REQUIREMENT:
Return, unchanged, every line starting at the one with "لن يتم نشر عنوان بريدك الإلكتروني." and running through the last line of the material below, with nothing else added.
—————
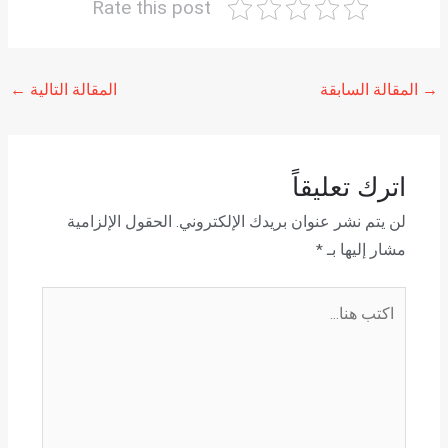
Rate this post
→
المقالة السابقة
المقالة التالية
←
اترك تعليقاً
لن يتم نشر عنوان بريدك الإلكتروني.
الحقول الإلزامية
مشار إليها بـ
*
اكتب
هنا...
—————
EXERCISE RESULT:
لن يتم نشر عنوان بريدك الإلكتروني.
الحقول الإلزامية
مشار إليها بـ
*
اكتب
هنا...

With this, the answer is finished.